Installation with Helm

Overview

Learn how to install, upgrade, and uninstall NGINX Gateway Fabric in a Kubernetes cluster using Helm.

Important:
NGINX Plus users that are upgrading from version 1.4.0 to 1.5.0 need to install an NGINX Plus JWT Secret before upgrading. Follow the steps in the Before you begin section to create the Secret. If you use a different name than the default nplus-license name, specify the Secret name by setting --set nginx.usage.secretName=<secret-name> when running helm upgrade.

Before you begin

To complete this guide, you’ll need to install:

  • kubectl, a command-line tool for managing Kubernetes clusters.
  • Helm 3.0 or later, for deploying and managing applications on Kubernetes.
Important:
If you’d like to use NGINX Plus, some additional setup is also required:
NGINX Plus JWT setup
Note:

For security, follow these practices with JSON Web Tokens (JWTs), passwords, and shell history:

  1. JWTs: JWTs are sensitive information. Store them securely. Delete them after use to prevent unauthorized access.
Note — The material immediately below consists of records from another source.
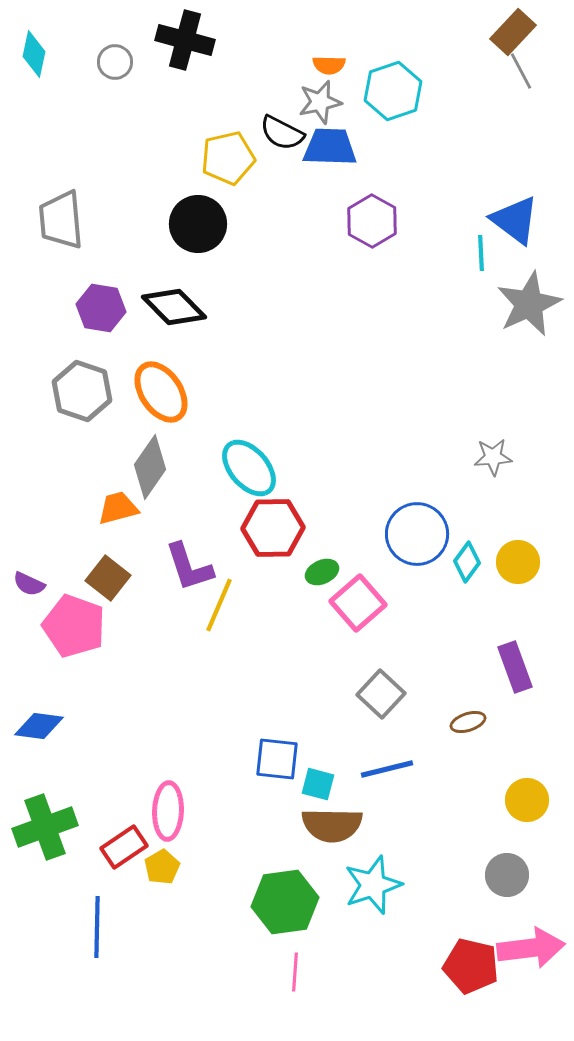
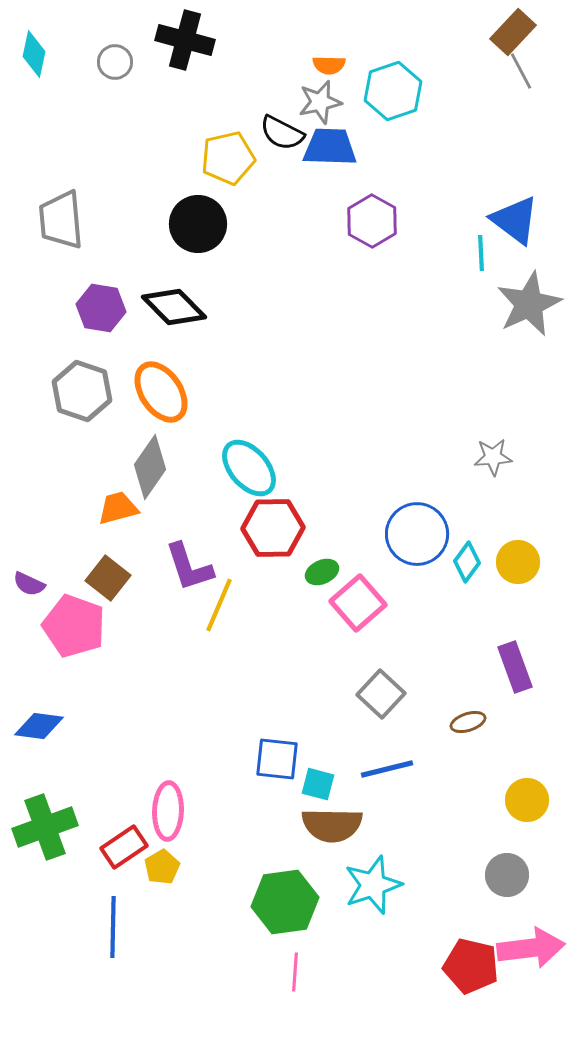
blue line at (97, 927): moved 16 px right
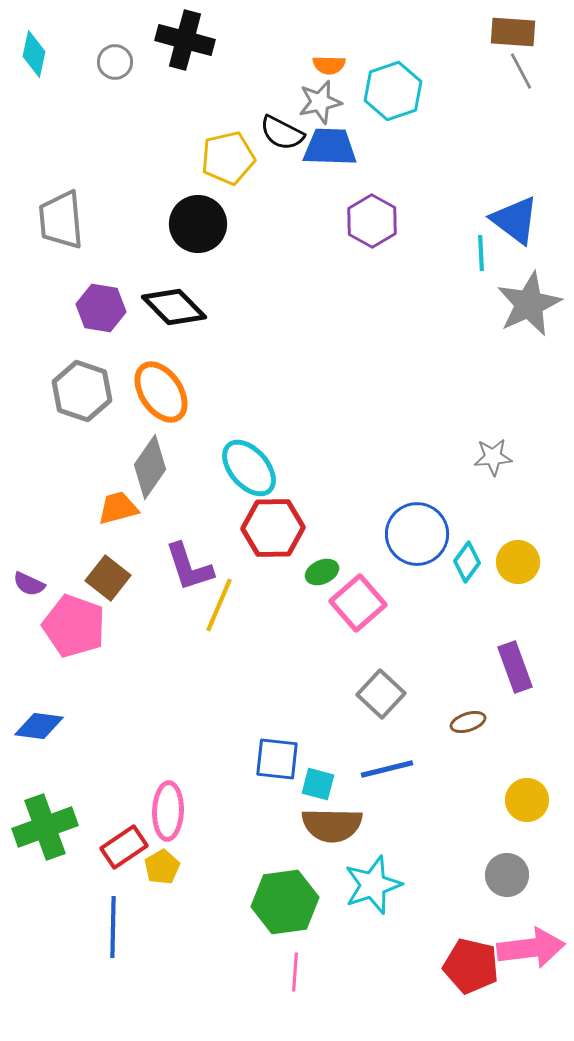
brown rectangle at (513, 32): rotated 51 degrees clockwise
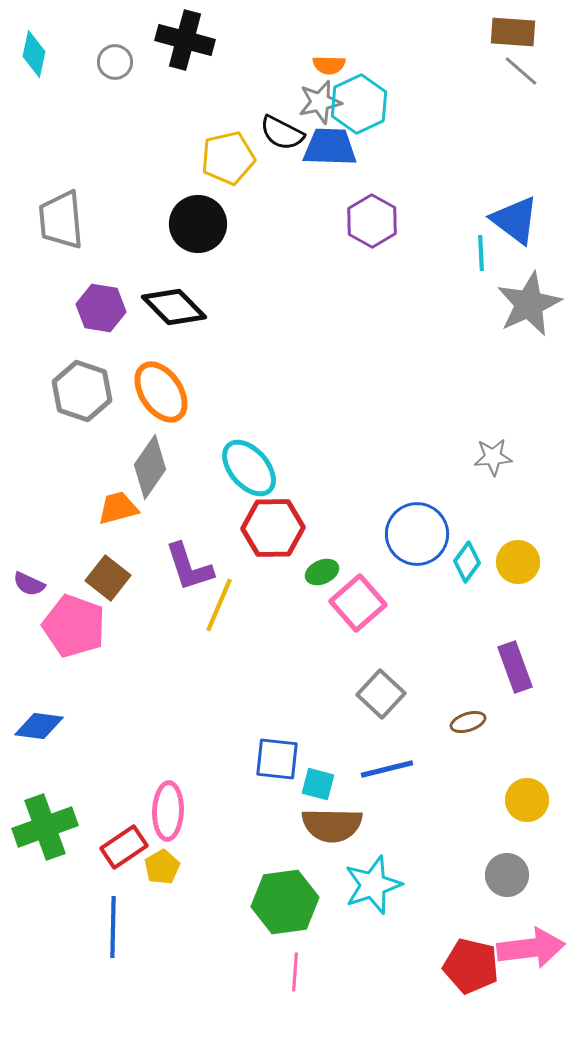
gray line at (521, 71): rotated 21 degrees counterclockwise
cyan hexagon at (393, 91): moved 34 px left, 13 px down; rotated 6 degrees counterclockwise
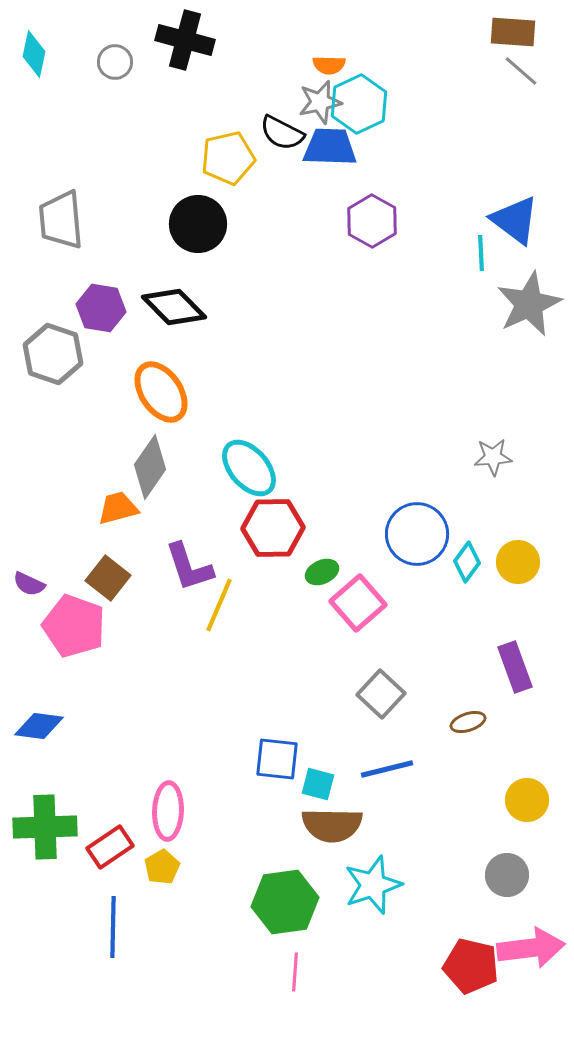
gray hexagon at (82, 391): moved 29 px left, 37 px up
green cross at (45, 827): rotated 18 degrees clockwise
red rectangle at (124, 847): moved 14 px left
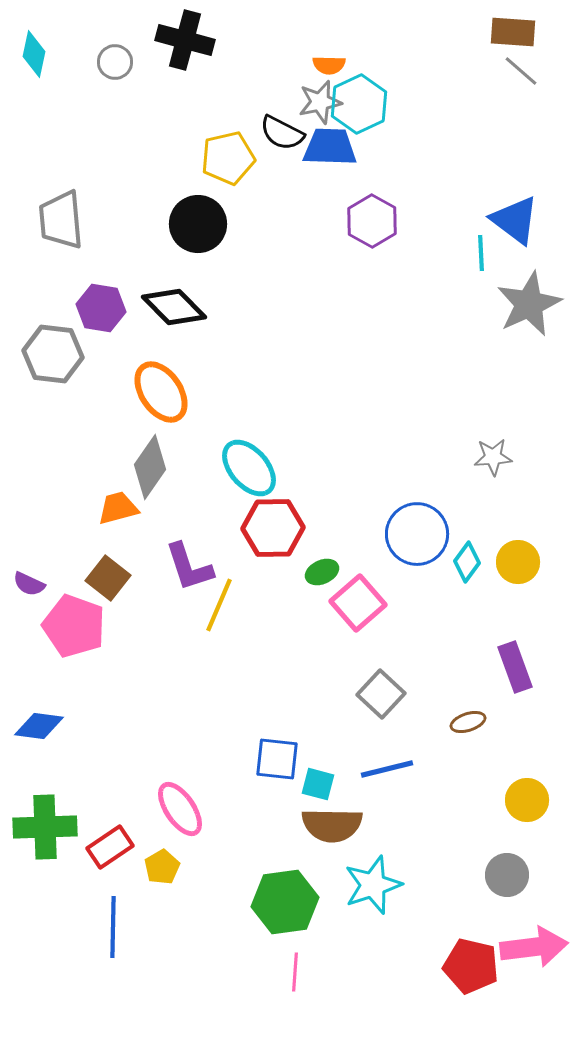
gray hexagon at (53, 354): rotated 12 degrees counterclockwise
pink ellipse at (168, 811): moved 12 px right, 2 px up; rotated 36 degrees counterclockwise
pink arrow at (531, 948): moved 3 px right, 1 px up
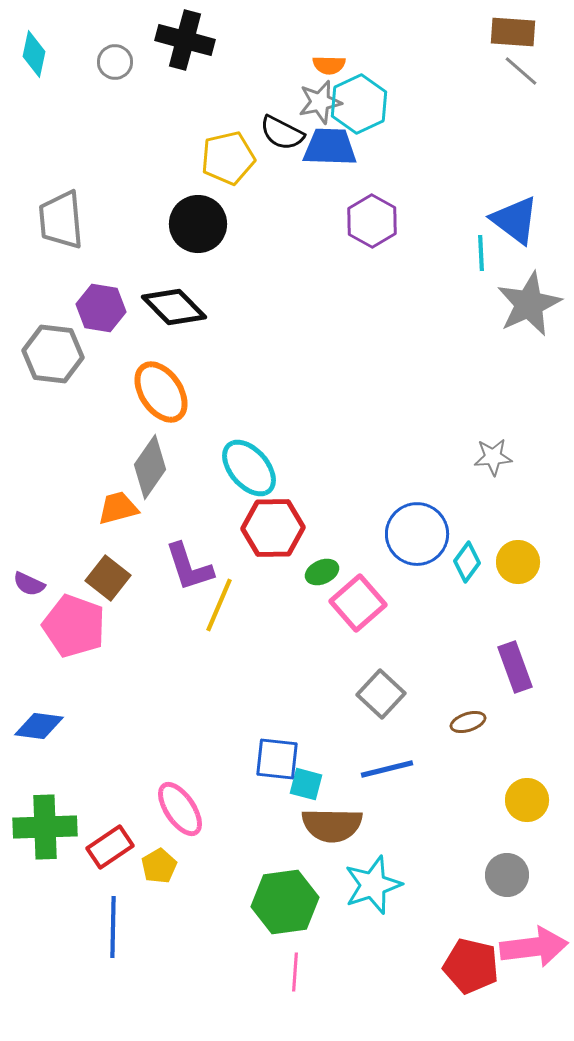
cyan square at (318, 784): moved 12 px left
yellow pentagon at (162, 867): moved 3 px left, 1 px up
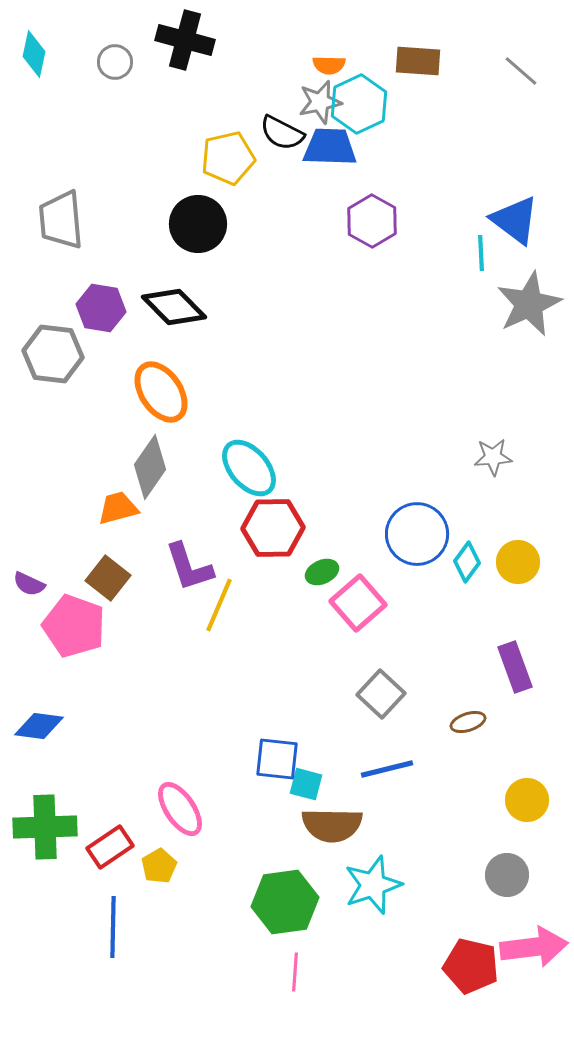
brown rectangle at (513, 32): moved 95 px left, 29 px down
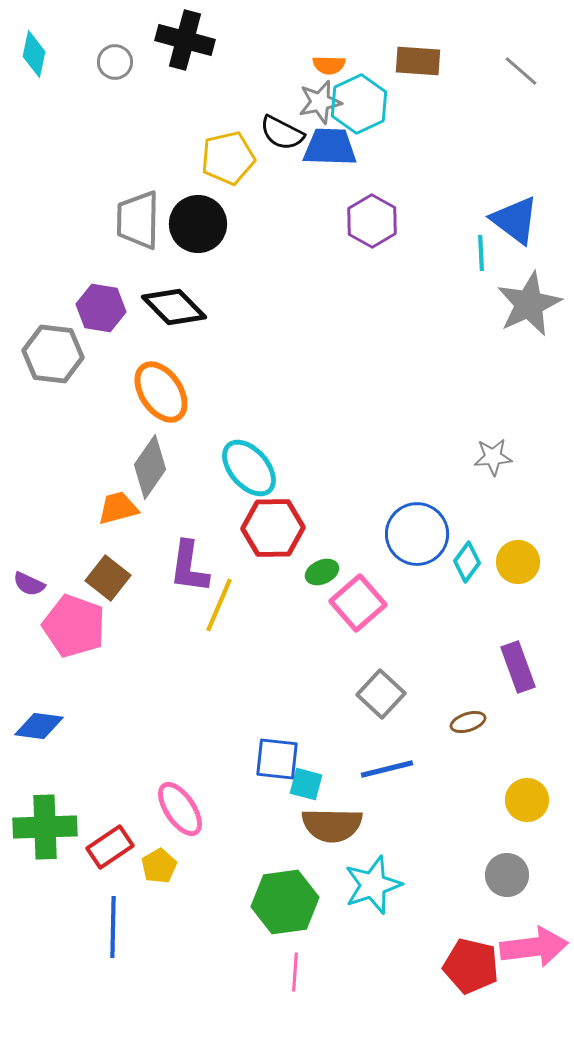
gray trapezoid at (61, 220): moved 77 px right; rotated 6 degrees clockwise
purple L-shape at (189, 567): rotated 26 degrees clockwise
purple rectangle at (515, 667): moved 3 px right
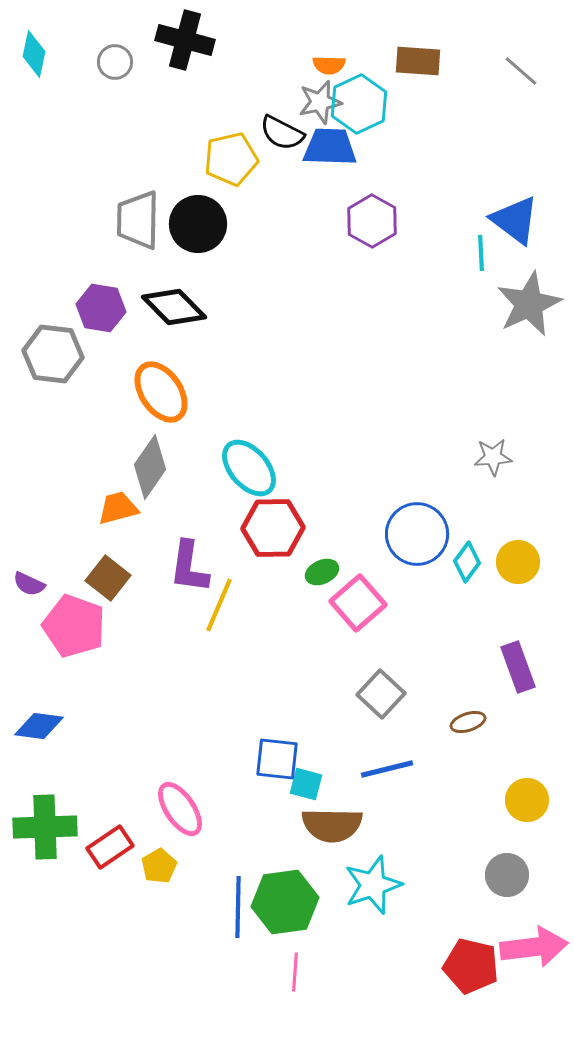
yellow pentagon at (228, 158): moved 3 px right, 1 px down
blue line at (113, 927): moved 125 px right, 20 px up
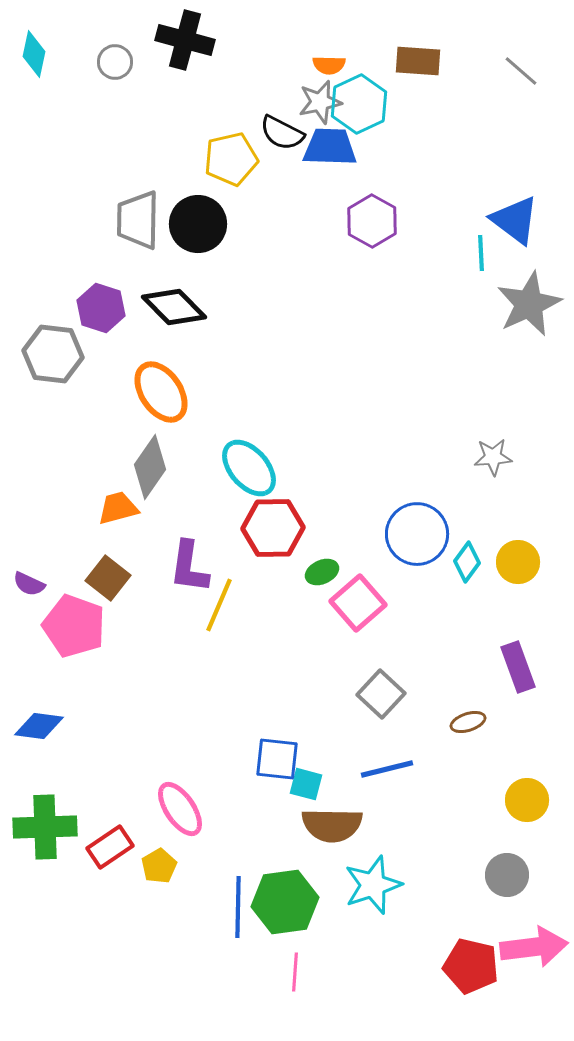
purple hexagon at (101, 308): rotated 9 degrees clockwise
  2. Shell history: Commands that include JWTs or passwords are recorded in the history of your shell, in plain text. Clear your shell history after running such commands. For example, if you use bash, you can delete commands in your ~/.bash_history file. Alternatively, you can run the history -c command to erase your shell history.

Follow these practices to help ensure the security of your system and data.

1. Download the JWT from MyF5

  1. Log in to MyF5.
  2. Go to My Products & Plans > Subscriptions to see your active subscriptions.
  3. Find your NGINX products or services subscription, and select the Subscription ID for details.
  4. Download the JSON Web Token (JWT) from the subscription page.
Note:
The Connectivity Stack for Kubernetes JWT does not work with NGINX Plus reporting. A regular NGINX Plus instance JWT must be used.

2. Create the Docker Registry Secret

Note:
If you would rather pull the NGINX Plus image and push to a private registry, you can skip this specific step and instead follow this step.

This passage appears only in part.